Of course, there's room for improvement, but this sets up a good foundation for most users and makes it easy to add additional functionality based on specific feedback from power users.

4. Transforming search results back into SwiftData objects

We've covered filtering through an array of SearchResult elements, but then what? The properties I want to show in each row of the search results—the name or party of a candidate or the office and amount of money raised for a campaign committee—are part of the SwiftData object itself, not SearchResult. And when navigating to a detail view, I need to pass the SwiftData object directly, not a SearchResult.

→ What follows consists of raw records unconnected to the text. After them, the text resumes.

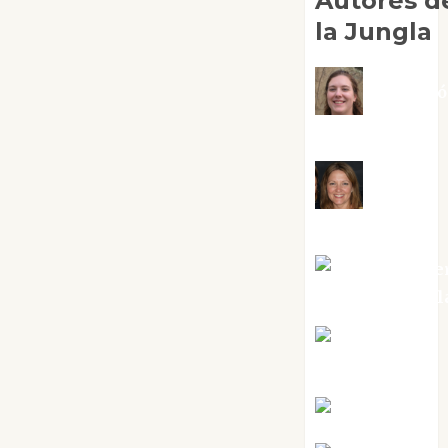
Autores d
la Jungla
Adoraci
Negre Pujol
Angie
Ballester
Aura Metze
Altamirano Sol
Aurelio R.
Silvano
Eva Fraile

Let's take a look at how we can convert SearchResult back into a SwiftData type, such as CongressMember, and here I would say that the syntax isn't very legible, but it is really compact (pun intended). Inside a computed property, we can extract the associated value using compactMap and if case let. The code below iterates through whatever search results match the entered search text with compactMap, which will discard any nil results from the given transformation with each element of the sequence.

case let is a shortcut that lets us bind the subsequent associated values with variable names, and if case let allows us to return the associated value if it meets our given condition (e.g., if the congressMember case matches the given element from search.localSearchResults). With that, we can iterate through congressMembers in a ForEach or List, like we would for any other array.

var congressMembers: [CongressMember] {
	return search.localSearchResults.compactMap {
		if case let .congressMember(member) = $0 { return member }
		else { return nil }
	}
}

5. Remote search with task(id:) and Task.sleep

The task() modifier is a convenient way to create an asynchronous context to run async functions as soon as a view appears and automatically cancel those tasks when the view disappears.

Conveniently, task() also has the ability to track an identifier and restart its task when the identifier changes, which is perfect for our use case if we use the search text as the id; whenever the user types a character into the search field, a task is fired, and if the user keeps typing before the first task has finished, it cancels it and starts a new one.

.task(id: search.searchText) {
	if search.searchMode == .remote {
				
		appState = .loading
		defer { appState = .idle }
				
			if search.searchText.count >= 3 {
				do {
					search.remoteSearchResults = try await search.updateRemoteSearch() ?? []
				} catch {
					print(error)
				}
			}
	}
}

Even then, the network call to the FEC API is pretty fast, and we want to make sure we're not starting a network call unless it seems like the user has finished typing. This is called debouncing, and my implementation of it is dead simple.

func updateRemoteSearch() async throws -> [SearchResult]? {
	// for debouncing
	try await Task.sleep(for: .seconds(0.3))
    ...
}

Other examples of debouncing may rely on Combine, but I wanted to find a solution that uses modern Swift Concurrency. In his blog post on the subject, Majid writes:

Swift concurrency doesn’t provide a particular function for debouncing tasks, but we can easily implement it using the sleep function on the Task type. All we need to do is to call the sleep function by providing some amount of time and then run our heavy job. Whenever a task is cancelled while sleeping, it throws an error and interrupts the execution without running the heavy job. This way, you can reduce the amount of work you run to display the final results.


Summary

  • Take advantage of Observation and recent enhancements to searchable.

  • You can fetch a smaller number of SwiftData objects directly on the Main Actor without performance costs.

  • Filter by token and search text using localizedCaseInsensitiveContains(_:) and trimmingCharacters(in:).

  • Use compactMap and if case let syntax to extract associated values.

  • For network calls, use task(id:) using the search text as the identifier and Task.sleep for debouncing.